- _What the exercise asks_: The records below are split into lines. How many of those lines contain the string "pomůcky"? Reply with the number only.

--- START ---

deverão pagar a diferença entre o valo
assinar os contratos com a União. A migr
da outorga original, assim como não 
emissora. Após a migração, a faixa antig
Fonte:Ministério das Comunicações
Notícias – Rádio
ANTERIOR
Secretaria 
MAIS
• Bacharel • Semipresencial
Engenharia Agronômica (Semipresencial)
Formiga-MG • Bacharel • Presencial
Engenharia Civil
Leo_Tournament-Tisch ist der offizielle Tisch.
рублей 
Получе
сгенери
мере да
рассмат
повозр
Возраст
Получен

--- END ---
--- START ---

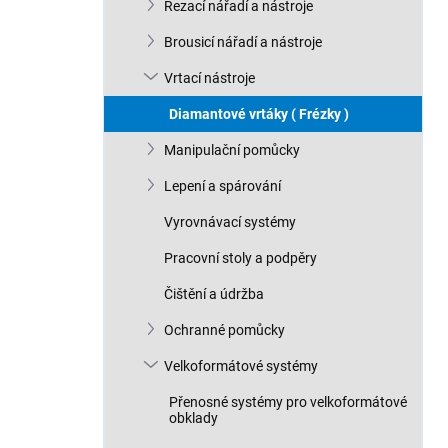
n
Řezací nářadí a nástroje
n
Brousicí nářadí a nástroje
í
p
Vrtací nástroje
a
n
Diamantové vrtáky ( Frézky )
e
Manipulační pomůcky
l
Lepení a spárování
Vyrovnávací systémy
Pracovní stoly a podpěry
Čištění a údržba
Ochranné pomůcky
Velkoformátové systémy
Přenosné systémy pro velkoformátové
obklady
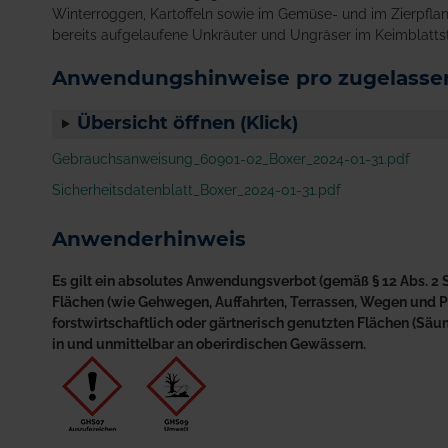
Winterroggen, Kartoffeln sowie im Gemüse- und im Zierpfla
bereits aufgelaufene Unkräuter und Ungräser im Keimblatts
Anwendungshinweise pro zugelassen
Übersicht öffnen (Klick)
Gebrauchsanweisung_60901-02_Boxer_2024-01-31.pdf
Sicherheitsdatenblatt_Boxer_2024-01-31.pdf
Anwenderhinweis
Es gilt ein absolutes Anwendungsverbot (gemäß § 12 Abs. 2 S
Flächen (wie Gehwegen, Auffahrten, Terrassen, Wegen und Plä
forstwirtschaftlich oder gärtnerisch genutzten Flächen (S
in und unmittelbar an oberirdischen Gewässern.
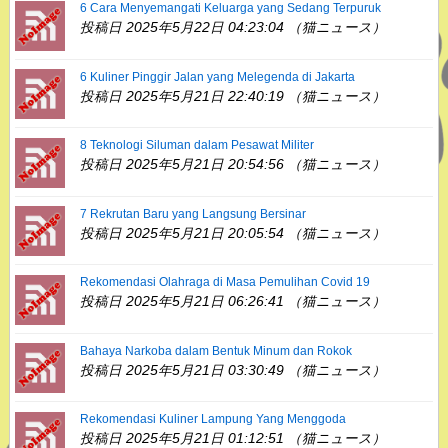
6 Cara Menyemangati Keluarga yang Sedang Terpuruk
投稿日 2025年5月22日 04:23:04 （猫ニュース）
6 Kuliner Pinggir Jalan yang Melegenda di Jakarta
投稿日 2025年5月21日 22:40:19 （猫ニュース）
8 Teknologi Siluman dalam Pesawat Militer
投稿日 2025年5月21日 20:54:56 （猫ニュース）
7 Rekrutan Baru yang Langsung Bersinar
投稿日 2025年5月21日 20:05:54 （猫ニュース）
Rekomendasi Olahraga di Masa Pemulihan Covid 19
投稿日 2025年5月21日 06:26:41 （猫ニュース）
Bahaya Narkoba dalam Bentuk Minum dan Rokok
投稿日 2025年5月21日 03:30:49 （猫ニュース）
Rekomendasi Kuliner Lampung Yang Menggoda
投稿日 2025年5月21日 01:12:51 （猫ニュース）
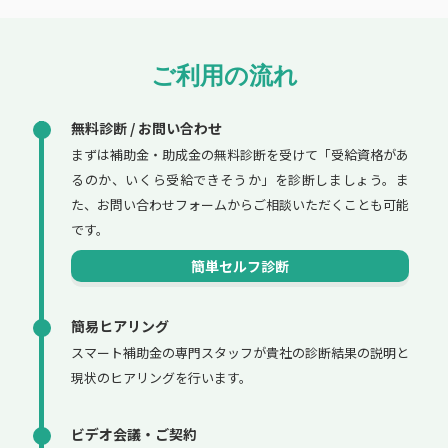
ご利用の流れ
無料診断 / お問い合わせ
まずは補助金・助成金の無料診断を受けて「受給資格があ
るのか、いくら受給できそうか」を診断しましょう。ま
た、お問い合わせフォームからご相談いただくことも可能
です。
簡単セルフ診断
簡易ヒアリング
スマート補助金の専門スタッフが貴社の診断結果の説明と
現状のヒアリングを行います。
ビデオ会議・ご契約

--- END ---

- _Solution to this problem_: 2